◆ WHAT TO PRODUCE
Please state how many lines in the records below contain the word "steps"; the number alone is the answer.
Segment Start: DATA PROVIDED
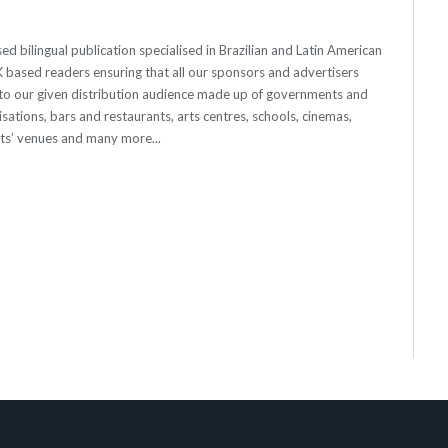
Website
Facebook
Twitter
 bilingual publication specialised in Brazilian and Latin American
 UK based readers ensuring that all our sponsors and advertisers
o our given distribution audience made up of governments and
sations, bars and restaurants, arts centres, schools, cinemas,
nts’ venues and many more...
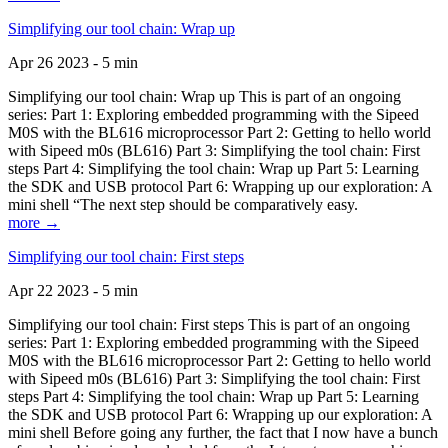
Simplifying our tool chain: Wrap up
Apr 26 2023 - 5 min
Simplifying our tool chain: Wrap up This is part of an ongoing
series: Part 1: Exploring embedded programming with the Sipeed
M0S with the BL616 microprocessor Part 2: Getting to hello world
with Sipeed m0s (BL616) Part 3: Simplifying the tool chain: First
steps Part 4: Simplifying the tool chain: Wrap up Part 5: Learning
the SDK and USB protocol Part 6: Wrapping up our exploration: A
mini shell “The next step should be comparatively easy.
more →
Simplifying our tool chain: First steps
Apr 22 2023 - 5 min
Simplifying our tool chain: First steps This is part of an ongoing
series: Part 1: Exploring embedded programming with the Sipeed
M0S with the BL616 microprocessor Part 2: Getting to hello world
with Sipeed m0s (BL616) Part 3: Simplifying the tool chain: First
steps Part 4: Simplifying the tool chain: Wrap up Part 5: Learning
the SDK and USB protocol Part 6: Wrapping up our exploration: A
mini shell Before going any further, the fact that I now have a bunch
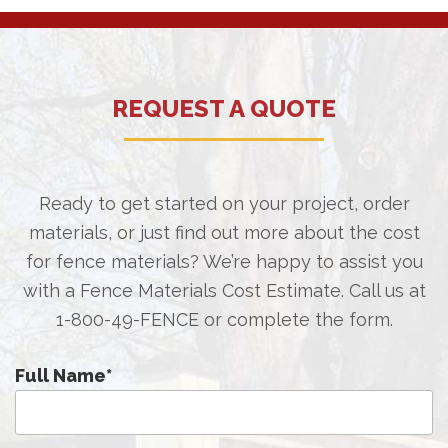
REQUEST A QUOTE
Ready to get started on your project, order
materials, or just find out more about the cost
for fence materials? We’re happy to assist you
with a Fence Materials Cost Estimate. Call us at
1-800-49-FENCE
or complete the form.
Full Name
*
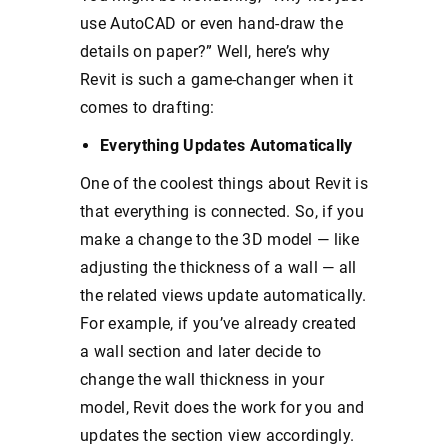
use AutoCAD or even hand-draw the
details on paper?” Well, here’s why
Revit is such a game-changer when it
comes to drafting:
Everything Updates Automatically
One of the coolest things about Revit is
that everything is connected. So, if you
make a change to the 3D model — like
adjusting the thickness of a wall — all
the related views update automatically.
For example, if you’ve already created
a wall section and later decide to
change the wall thickness in your
model, Revit does the work for you and
updates the section view accordingly.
Segment End: DATA PROVIDED
◆ RESULT
4